Jax’s love life(lives) provide a perfect microcosm for his overall story arc, and this symmetry is something so prophetic and well-written that we would all do well to take heed.
The pattern of Jax’s life goes as such;
- Belated Redemption
Jax marries Wendy because he feels he has no other choice; he confesses to Tara that it was a “sad time out” because he never got over her. He plays the victim while using Wendy, and when the going gets tough and she becomes addicted to heroine he bails. Enter Gemma; Gemma plays villain at first to allow Jax to maintain his wounded persona, but when Wendy gets out of rehab Jax tries to play hero by urging Tara to downplay their relationship for the sake of Wendy’s recovery.
He then chases her out of town, and when she returns, clean and ready to take care of her son, he forcibly injects her with heroine in order to keep what he see’s as “his”.
The arc doesn’t finalise until after Tara’s death when he leaves everything, including the children, to Wendy’s care. But he never actually tries to make personal amends.
Or there’s Tara;
She leaves him, and when she returns he sets about tugging her heart strings. He puts her in awkward positions by having her patch up injured club members time and time again, and then shoots her stalker in her home. When she begins to crumble under the stress and tries to escape again Jax does nothing to support or help her, but instead throws a tantrum and jumps dick first into another woman.
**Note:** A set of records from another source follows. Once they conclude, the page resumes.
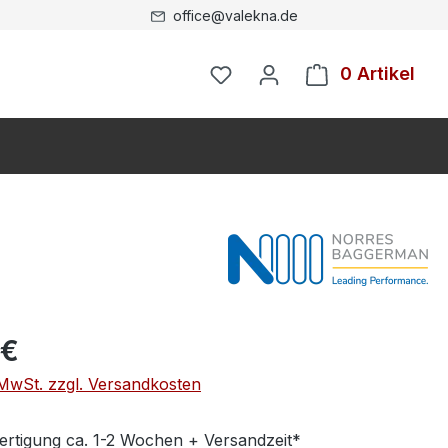
office@valekna.de
0 Artikel
 €
. MwSt. zzgl. Versandkosten
ertigung ca. 1-2 Wochen + Versandzeit*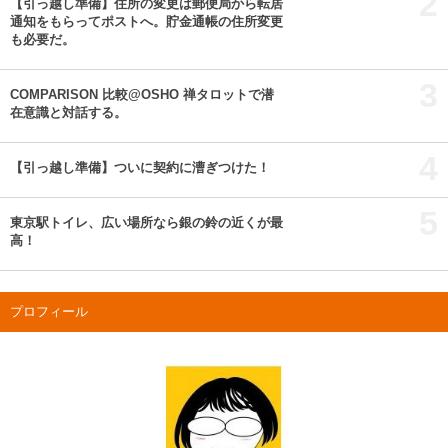
2
【引っ越し準備】住所の変更は郵便局から転居
通知をもらってポストへ。貯金通帳の住所変更
も必要だ。
3
COMPARISON 比較@OSHO 禅タロットで潜
在意識と対話する。
4
【引っ越し準備】ついに契約に漕ぎつけた！
5
東京駅トイレ、広い場所なら銀の鈴の近くが最
高！
プロフィール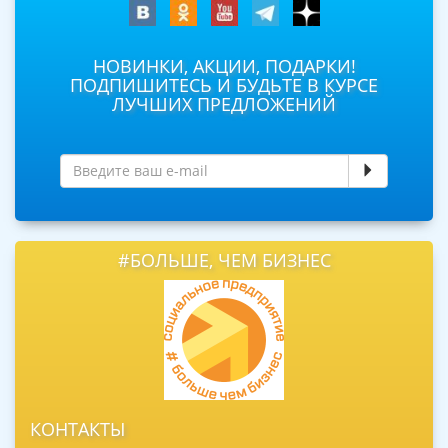
НОВИНКИ, АКЦИИ, ПОДАРКИ!
ПОДПИШИТЕСЬ И БУДЬТЕ В КУРСЕ
ЛУЧШИХ ПРЕДЛОЖЕНИЙ
#БОЛЬШЕ, ЧЕМ БИЗНЕС
КОНТАКТЫ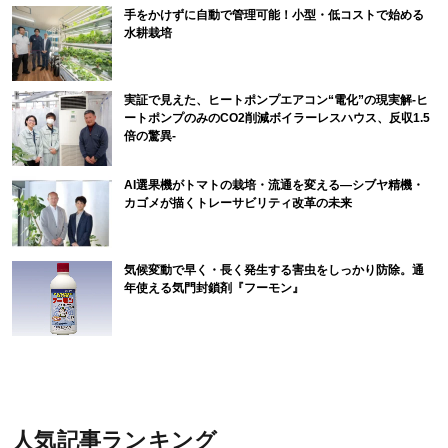
手をかけずに自動で管理可能！小型・低コストで始める
水耕栽培
実証で見えた、ヒートポンプエアコン“電化”の現実解-ヒ
ートポンプのみのCO2削減ボイラーレスハウス、反収1.5
倍の驚異-
AI選果機がトマトの栽培・流通を変える―シブヤ精機・
カゴメが描くトレーサビリティ改革の未来
気候変動で早く・長く発生する害虫をしっかり防除。通
年使える気門封鎖剤『フーモン』
人気記事ランキング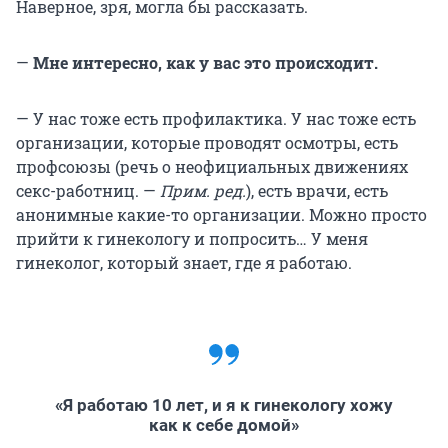
Наверное, зря, могла бы рассказать.
—
Мне интересно, как у вас это происходит.
— У нас тоже есть профилактика. У нас тоже есть
организации, которые проводят осмотры, есть
профсоюзы (речь о неофициальных движениях
секс-работниц. —
Прим. ред.
), есть врачи, есть
анонимные какие-то организации. Можно просто
прийти к гинекологу и попросить… У меня
гинеколог, который знает, где я работаю.
«Я работаю 10 лет, и я к гинекологу хожу
как к себе домой»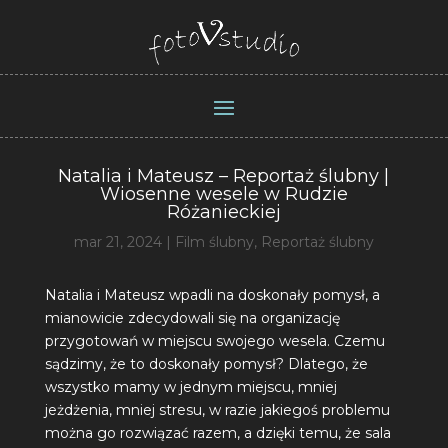
Natalia i Mateusz – Reportaż ślubny |
Wiosenne wesele w Rudzie
Różanieckiej
mar 21, 2024
|
Film ślubny
,
Reportaż ślubny
Natalia i Mateusz wpadli na doskonały pomysł, a
mianowicie zdecydowali się na organizację
przygotowań w miejscu swojego wesela. Czemu
sądzimy, że to doskonały pomysł? Dlatego, że
wszystko mamy w jednym miejscu, mniej
jeżdżenia, mniej stresu, w razie jakiegoś problemu
można go rozwiązać razem, a dzięki temu, że sala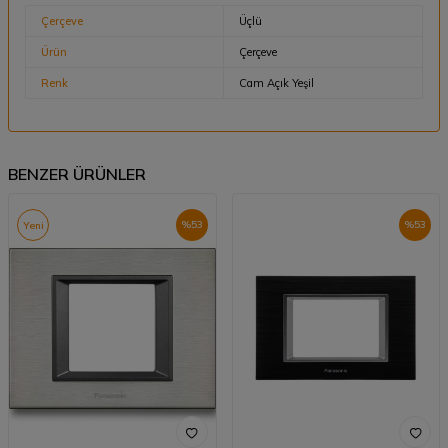
Çerçeve
Üçlü
Ürün
Çerçeve
Renk
Cam Açık Yeşil
BENZER ÜRÜNLER
%
53
%
53
Yeni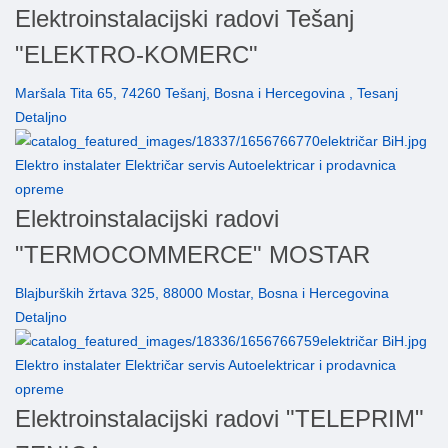
Elektroinstalacijski radovi Tešanj
"ELEKTRO-KOMERC"
Maršala Tita 65, 74260 Tešanj, Bosna i Hercegovina , Tesanj
Detaljno
Elektro instalater Električar servis Autoelektricar i prodavnica
opreme
Elektroinstalacijski radovi
"TERMOCOMMERCE" MOSTAR
Blajburških žrtava 325, 88000 Mostar, Bosna i Hercegovina
Detaljno
Elektro instalater Električar servis Autoelektricar i prodavnica
opreme
Elektroinstalacijski radovi "TELEPRIM"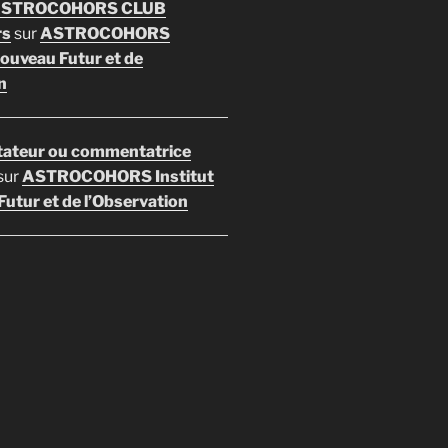
 ASTROCOHORS CLUB
rs
sur
ASTROCOHORS
Nouveau Futur et de
n
ateur ou commentatrice
sur
ASTROCOHORS Institut
utur et de l’Observation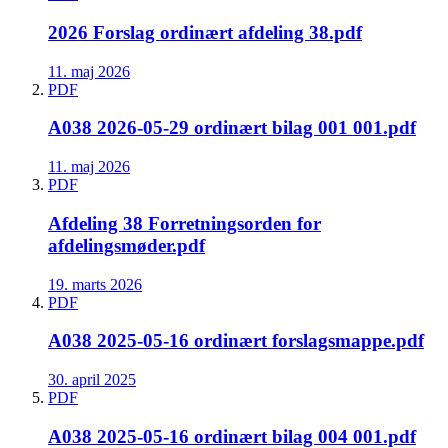
2026 Forslag ordinært afdeling 38.pdf
11. maj 2026
PDF
A038 2026-05-29 ordinært bilag 001 001.pdf
11. maj 2026
PDF
Afdeling 38 Forretningsorden for
afdelingsmøder.pdf
19. marts 2026
PDF
A038 2025-05-16 ordinært forslagsmappe.pdf
30. april 2025
PDF
A038 2025-05-16 ordinært bilag 004 001.pdf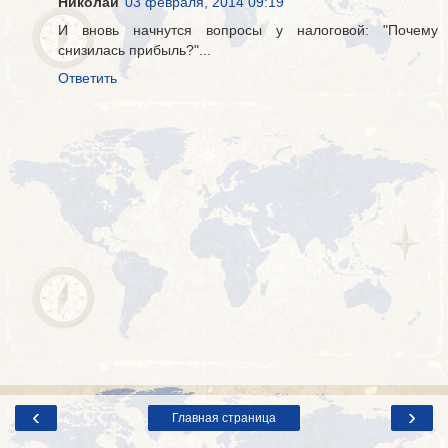
Николай
03 февраля, 2014 09:19
И вновь начнутся вопросы у налоговой: "Почему
снизилась прибыль?"...
Ответить
‹
›
Главная страница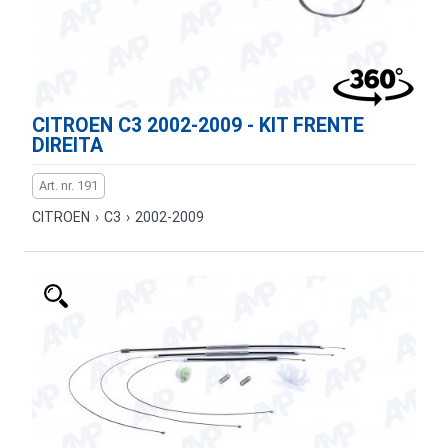
CITROEN C3 2002-2009 - KIT FRENTE
DIREITA
Art. nr. 191
CITROEN
›
C3
›
2002-2009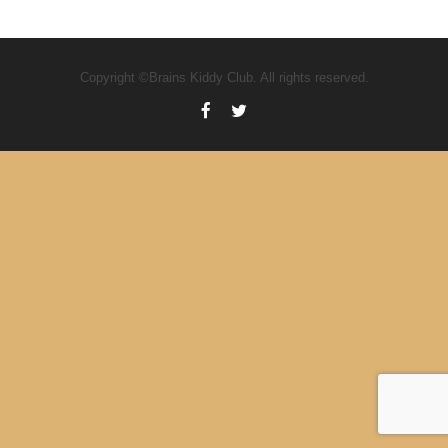
Copyright ©Brains Kiddy Club. All rights reserved.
Multiple times.
After the Ima fiasco Tara is kidnapped and pregnant so they end up back together again, after which he barrels down a course of action that lands him serious jail time. Tara cares for the children and waits, and he eventually promises her they will get out. He becomes an active hero for Tara when he attempts to extricate them, and when he reneges on this promise and she seeks her own escape he becomes the villain himself.
He redeems himself only just before her death, after which he slides back into violence and carnage.
This is what makes Jax such a fascinating character study; he lives, for the largest part of the show, under the belief that he has no choices. It’s only when he becomes President that he really takes control, and coincidentally this is when things really spiral out of control for the club.
The shattering climax, that realisation that over time he has become the villain in his own story, is so effective because we see the slide and we, the viewer, know that Jax is becoming more and more morally corrupt as the show spins out.
I once joked with my, then, partner that I had thought I would love Jax and Opie, but ended up hating them in favour of Juice, Tig, and Chibs because each of their characters was at the very least an active participant and had a morality of a sort that they held to. Jax and Opie both suffer from a martyrdom mentality that kills everyone and everything around them.
As writers we can learn from this undeniably masterful deployment of characterisation because it shows us, firstly, that you don’t have to like a character to root for them. Secondly, that symmetry is key; characterisation extends to the milieu of a characters life as well as the defining story arc. Thirdly, anti-hero’s don’t have to be edge-lord, morally grey gun-slingers like Dirty Harry. Sometimes an anti-hero is the pretty boy down the road who pretends that none of his bad choices could have been avoided.